# Open reviews

## August 29, 2019 — Open review of preprint by Chen and colleagues: PubPeer

Chen, G., Taylor, P. A., Qu, X., Molfese, P. J., Bandettini, P. A., Cox, R. W., & Finn, E. S. (2019). Untangling the relatedness among correlations, part III: inter-subject correlation analysis through Bayesian multilevel modeling for naturalistic scanning. bioRxiv, 655738. DOI

This manuscript by Chen and colleagues is the third installment in a series of authoritative statistical treatments of intersubject correlation analyses (ISC) and represents the culmination of several years of work to establish best practices in ISC analysis. In general, the article is well-written and the technical quality is already quite high. In most cases, my comments indicate occasions where I think further elaboration would be helpful for the less statistically-savvy among us. That said, although I’m fairly familiar with simple mixed-effects modeling, I’m not an expert in Bayesian statistics. Some of my comments may stem from general confusion or acute misunderstanding—take this as an indication of where additional explanation might be helpful to readers.

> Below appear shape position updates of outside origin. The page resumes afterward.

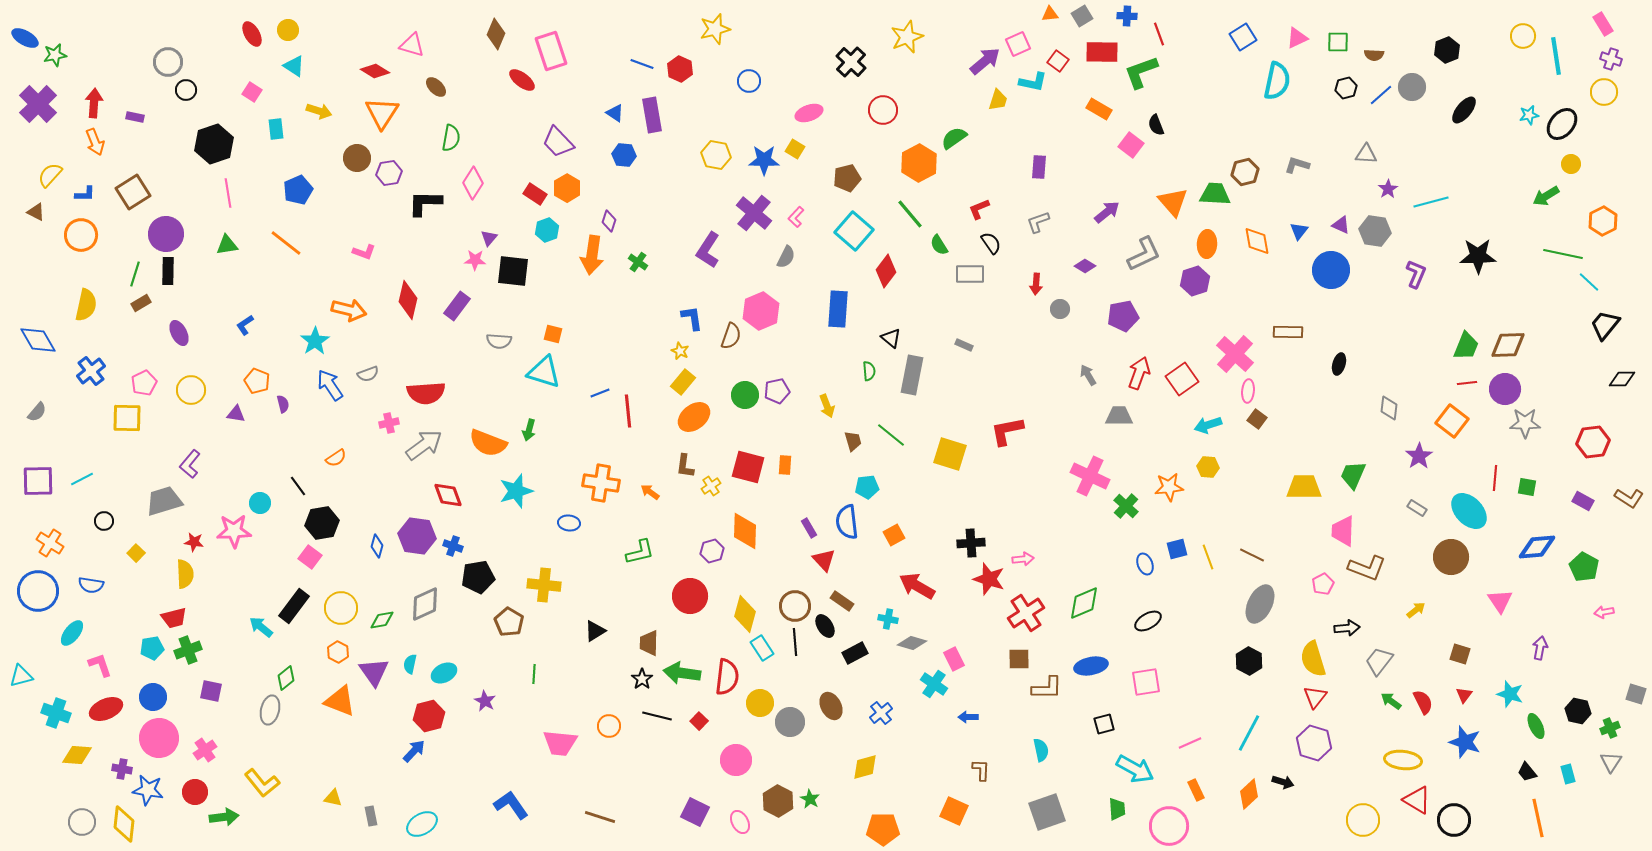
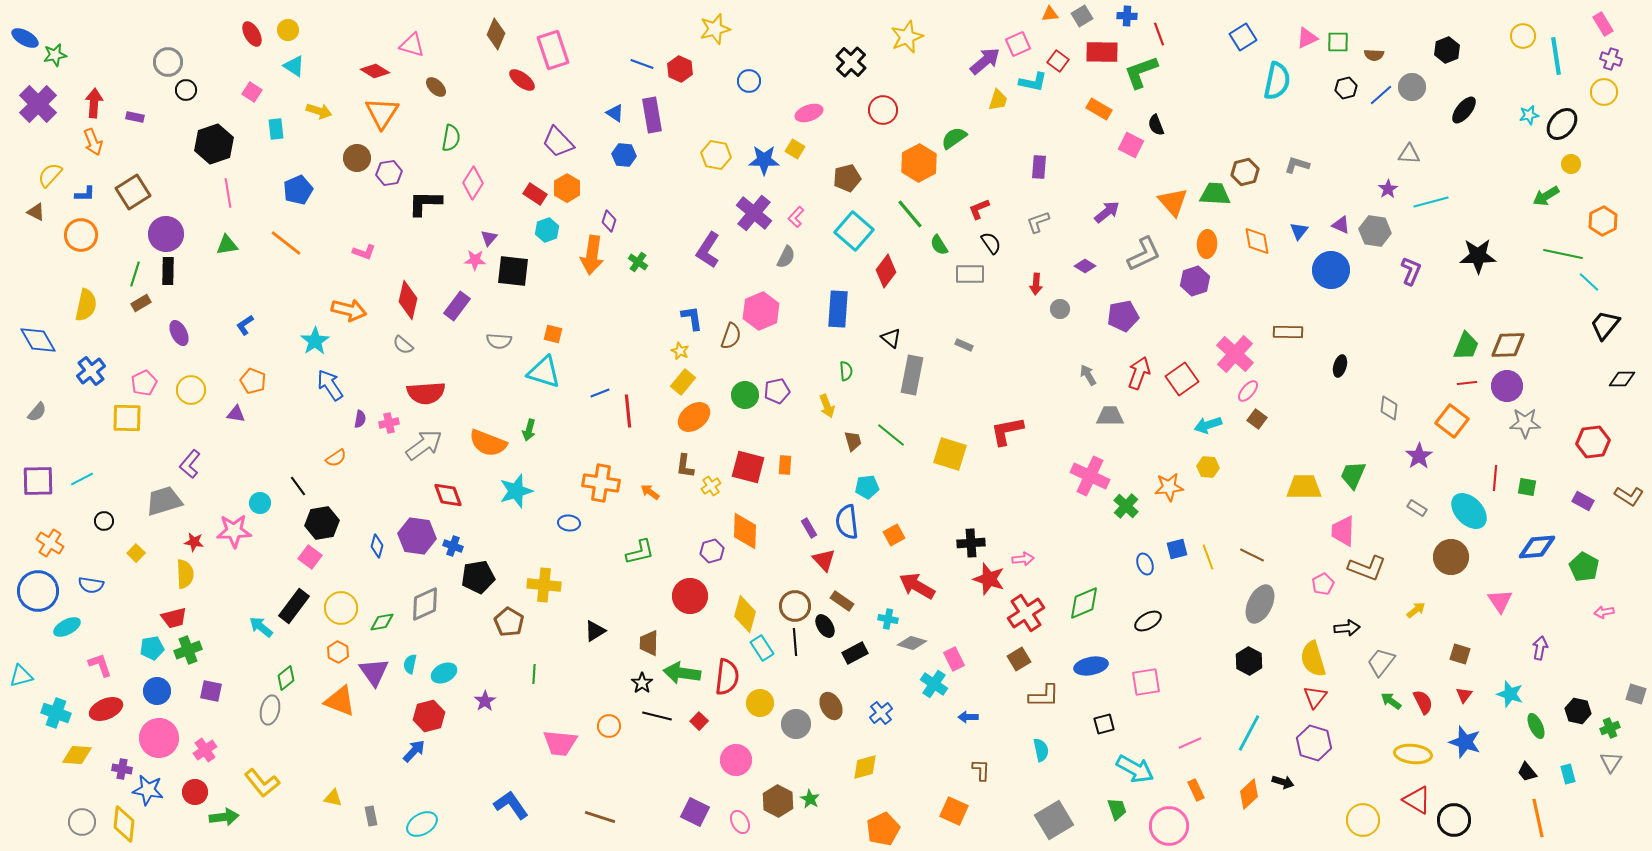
pink triangle at (1297, 38): moved 10 px right
pink rectangle at (551, 51): moved 2 px right, 1 px up
orange arrow at (95, 142): moved 2 px left
pink square at (1131, 145): rotated 10 degrees counterclockwise
gray triangle at (1366, 154): moved 43 px right
purple L-shape at (1416, 274): moved 5 px left, 3 px up
black ellipse at (1339, 364): moved 1 px right, 2 px down
green semicircle at (869, 371): moved 23 px left
gray semicircle at (368, 374): moved 35 px right, 29 px up; rotated 60 degrees clockwise
orange pentagon at (257, 381): moved 4 px left
purple circle at (1505, 389): moved 2 px right, 3 px up
pink ellipse at (1248, 391): rotated 35 degrees clockwise
purple semicircle at (283, 404): moved 77 px right, 15 px down; rotated 24 degrees clockwise
gray trapezoid at (1119, 416): moved 9 px left
brown L-shape at (1629, 498): moved 2 px up
green diamond at (382, 620): moved 2 px down
cyan ellipse at (72, 633): moved 5 px left, 6 px up; rotated 24 degrees clockwise
brown square at (1019, 659): rotated 30 degrees counterclockwise
gray trapezoid at (1379, 661): moved 2 px right, 1 px down
black star at (642, 679): moved 4 px down
brown L-shape at (1047, 688): moved 3 px left, 8 px down
blue circle at (153, 697): moved 4 px right, 6 px up
purple star at (485, 701): rotated 10 degrees clockwise
gray circle at (790, 722): moved 6 px right, 2 px down
yellow ellipse at (1403, 760): moved 10 px right, 6 px up
green trapezoid at (1117, 809): rotated 15 degrees counterclockwise
gray square at (1047, 812): moved 7 px right, 8 px down; rotated 12 degrees counterclockwise
orange pentagon at (883, 829): rotated 24 degrees counterclockwise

My main comment is to encourage the authors to make the (fairly esoteric) statistical content as accessible/digestible as possible for mere mortals, and thus increase adoption of the method. In the minor comments below, I point out several occasions where I think an additional explanatory sentence would be helpful (e.g., to convey the intuition behind a complex equation). In writing the “BML applied to ISC data” section, I would take the perspective of a graduate student working through this analysis for the first time. For example, you make a series of analysis choices (e.g., comparing models using LOOIC). What is the motivation or precedent for each choice? (Were there alternatives?) Hopefully this can read like a recipe. In the process, I would encourage the authors to take any opportunity they can find to be explicit and prescriptive in making recommendations to the reader in terms of both analysis choices and how to report results.

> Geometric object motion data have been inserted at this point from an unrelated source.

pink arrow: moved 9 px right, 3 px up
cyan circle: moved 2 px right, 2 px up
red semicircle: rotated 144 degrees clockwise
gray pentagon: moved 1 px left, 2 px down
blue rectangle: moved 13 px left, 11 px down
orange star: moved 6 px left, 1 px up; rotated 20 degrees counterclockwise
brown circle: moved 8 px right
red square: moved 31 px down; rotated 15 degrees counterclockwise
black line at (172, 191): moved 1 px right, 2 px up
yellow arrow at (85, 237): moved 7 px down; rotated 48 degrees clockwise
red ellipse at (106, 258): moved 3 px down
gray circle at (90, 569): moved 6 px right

One of the benefits of abandoning circular time-shift or phase randomization and focusing on the ISC values themselves for statistical analysis is that the same statistical tests can be directly extended to, e.g., spatial ISCs (i.e., intersubject pattern correlations). Do the authors agree? Might be worth pointing out to readers, as it widens the scope of use-cases for your procedure. In this case, each ISC value results from a response pattern correlation in an ROI for a given condition or time-point (although you may want to introduce an additional random effect for condition/time point). We discuss some of these ISC variants from an introductory perspective in Nastase et al., 2019. (Relatedly, but outside the context of this paper, I suspect many of these analyses are also applicable with minor modification to, e.g., pairwise correlations in representational similarity analysis. I suppose this is related to the authors’ Chen et al., 2019, paper on matrix-based analysis, and may also relate to Cai et al., 2019.)

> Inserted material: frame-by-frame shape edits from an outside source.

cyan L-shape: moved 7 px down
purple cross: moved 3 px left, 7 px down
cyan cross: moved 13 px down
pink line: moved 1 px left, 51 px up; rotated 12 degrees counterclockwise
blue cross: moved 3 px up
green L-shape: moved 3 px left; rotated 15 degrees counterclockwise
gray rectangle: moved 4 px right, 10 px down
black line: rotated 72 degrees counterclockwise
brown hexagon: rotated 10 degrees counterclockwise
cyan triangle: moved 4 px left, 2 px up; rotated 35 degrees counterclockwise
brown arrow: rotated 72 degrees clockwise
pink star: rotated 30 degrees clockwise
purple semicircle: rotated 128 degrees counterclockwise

In the introduction, you closely associate naturalistic paradigms and ISC analysis. In general, this is fine, as ISC is suitable for naturalistic stimuli and widely used, but I wouldn’t push the association between them too hard, as there are other perfectly suitable non-ISC analyses—e.g., Bartels & Zeki, 2004, Huth et al., 2012, de la Vega et al., 2019, come to mind.

In the introduction, I would also make it obvious that the voxel-/region-wise multiple comparisons problem is not in any way ISC-specific, but does fit nicely into this unified framework.

From the LME perspective, when you introduce random effects and discuss “Further extensions” (line 269), how does this relate to random intercepts vs. slopes. Which of the many possible random-effects structures are most sensible in the context of neuroimaging and how does this translate to BML? I’m thinking of the recommendation for maximal random-effects structure from Barr et al., 2013. I assume that given reasonable priors in BML, the convergence problems encountered with LME here are less problematic. Along these lines, under what circumstances do you expect these models to become computationally intractable (e.g., instead of 268 ROIs, I foolishly include 50,000 voxels as a random effect). You discuss this a bit at line 275 (equation 19), but the relationship between number of model parameters and number of samples was confusing to me. This may relate to practical concerns about runtime at lines 360 and 415.

When introducing explanatory variables (e.g., lines 156, 288), I would make it very explicit that this also encompasses simple categorical experimental designs like condition A vs B or group A vs B. Is there any discussion of within-subject or paired designs? E.g., I’m imagining a scenario where each subject listens to the same stimulus under two different attentional conditions or task contexts. How does this sort of design fit into the current framework?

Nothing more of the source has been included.